** Activity **
Taking the data below, please print only the lines from the line holding "You should look" to the line holding "We also share", inclusive, with pictures omitted.

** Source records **

== Segment start ==

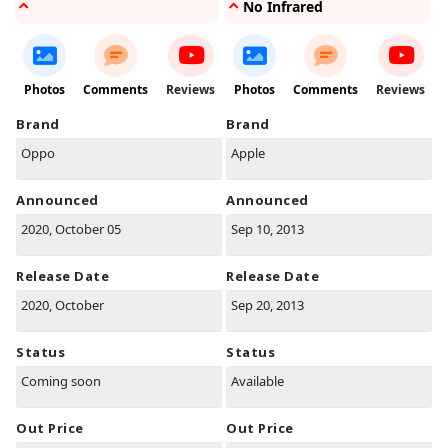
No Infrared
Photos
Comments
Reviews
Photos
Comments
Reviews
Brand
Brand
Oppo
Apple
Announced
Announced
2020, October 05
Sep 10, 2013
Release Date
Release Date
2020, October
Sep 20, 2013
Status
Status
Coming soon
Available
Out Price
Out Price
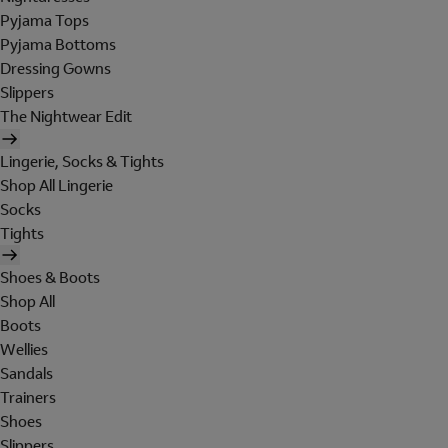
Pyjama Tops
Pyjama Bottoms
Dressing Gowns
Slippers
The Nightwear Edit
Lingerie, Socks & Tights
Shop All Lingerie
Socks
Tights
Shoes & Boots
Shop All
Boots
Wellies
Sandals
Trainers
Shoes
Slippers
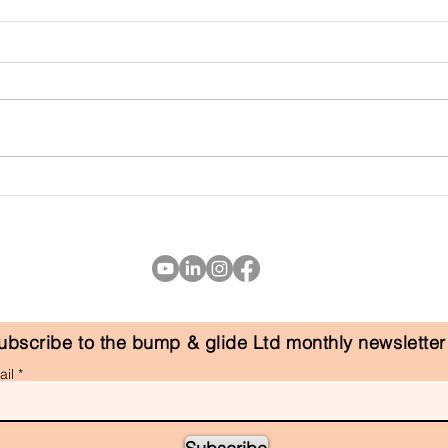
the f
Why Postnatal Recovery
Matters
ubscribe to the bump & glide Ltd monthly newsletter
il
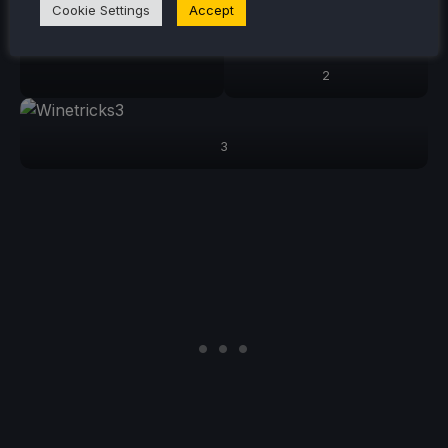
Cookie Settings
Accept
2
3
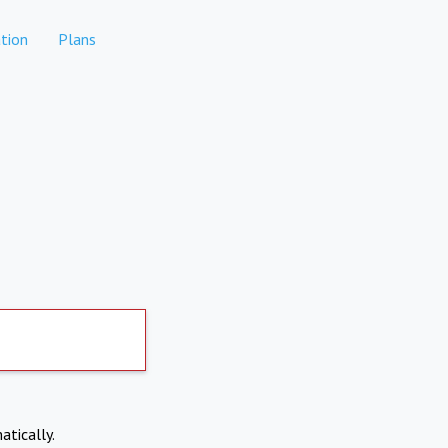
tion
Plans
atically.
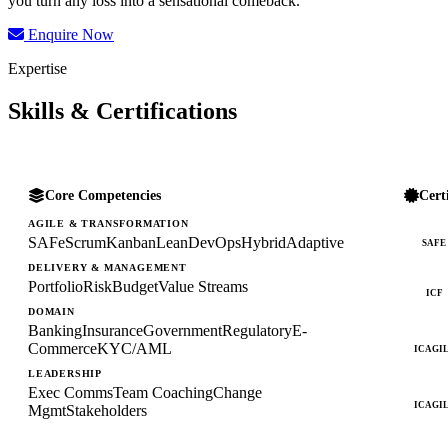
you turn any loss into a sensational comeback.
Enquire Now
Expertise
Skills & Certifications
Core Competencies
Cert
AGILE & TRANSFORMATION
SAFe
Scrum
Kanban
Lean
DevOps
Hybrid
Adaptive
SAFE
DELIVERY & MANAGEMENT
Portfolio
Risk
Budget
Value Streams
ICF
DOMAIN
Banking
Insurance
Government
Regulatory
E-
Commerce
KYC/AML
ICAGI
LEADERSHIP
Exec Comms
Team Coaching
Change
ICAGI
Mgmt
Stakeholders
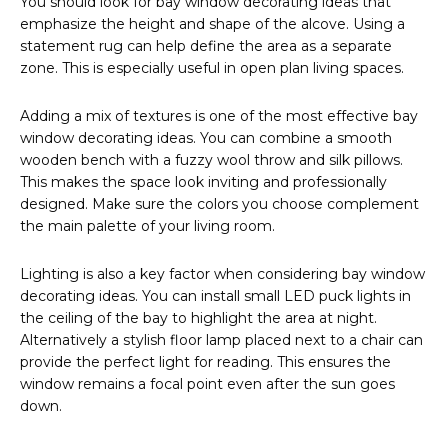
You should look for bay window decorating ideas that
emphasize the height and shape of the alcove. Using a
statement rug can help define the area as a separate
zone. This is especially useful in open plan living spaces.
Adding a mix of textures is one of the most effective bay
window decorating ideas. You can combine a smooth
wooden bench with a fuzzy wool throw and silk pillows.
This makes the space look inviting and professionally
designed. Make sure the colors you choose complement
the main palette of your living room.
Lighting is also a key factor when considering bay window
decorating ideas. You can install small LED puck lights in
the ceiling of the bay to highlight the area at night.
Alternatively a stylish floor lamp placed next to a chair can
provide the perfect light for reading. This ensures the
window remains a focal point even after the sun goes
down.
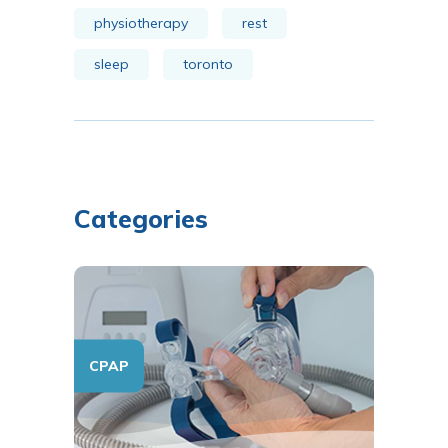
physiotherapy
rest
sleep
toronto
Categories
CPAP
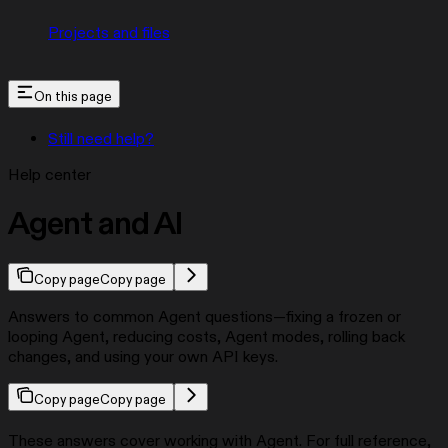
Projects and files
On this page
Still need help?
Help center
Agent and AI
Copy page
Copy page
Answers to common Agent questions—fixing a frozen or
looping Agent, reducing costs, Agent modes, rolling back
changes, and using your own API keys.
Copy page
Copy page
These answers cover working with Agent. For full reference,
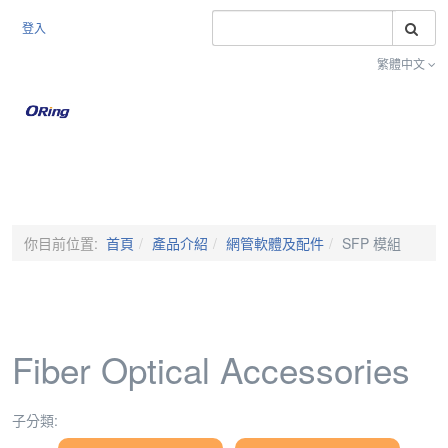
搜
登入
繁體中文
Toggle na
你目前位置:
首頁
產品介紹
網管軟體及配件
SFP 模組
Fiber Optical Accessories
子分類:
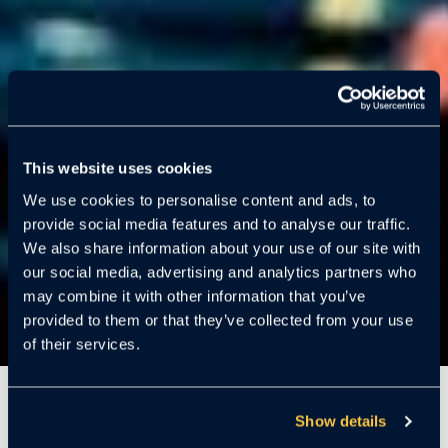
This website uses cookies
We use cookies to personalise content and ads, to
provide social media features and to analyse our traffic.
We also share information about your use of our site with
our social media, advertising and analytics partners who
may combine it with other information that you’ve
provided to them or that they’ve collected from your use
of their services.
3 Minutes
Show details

== Segment end ==

** Exercise answer **
You should look for bay window decorating ideas that
emphasize the height and shape of the alcove. Using a
statement rug can help define the area as a separate
zone. This is especially useful in open plan living spaces.
Adding a mix of textures is one of the most effective bay
window decorating ideas. You can combine a smooth
wooden bench with a fuzzy wool throw and silk pillows.
This makes the space look inviting and professionally
designed. Make sure the colors you choose complement
the main palette of your living room.
Lighting is also a key factor when considering bay window
decorating ideas. You can install small LED puck lights in
the ceiling of the bay to highlight the area at night.
Alternatively a stylish floor lamp placed next to a chair can
provide the perfect light for reading. This ensures the
window remains a focal point even after the sun goes
down.
physiotherapy
rest
sleep
toronto
Categories
CPAP
Projects and files
On this page
Still need help?
Help center
Agent and AI
Copy page
Copy page
Answers to common Agent questions—fixing a frozen or
looping Agent, reducing costs, Agent modes, rolling back
changes, and using your own API keys.
Copy page
Copy page
These answers cover working with Agent. For full reference,
搜
登入
繁體中文
Toggle na
你目前位置:
首頁
產品介紹
網管軟體及配件
SFP 模組
Fiber Optical Accessories
子分類:
This website uses cookies
We use cookies to personalise content and ads, to
provide social media features and to analyse our traffic.
We also share information about your use of our site with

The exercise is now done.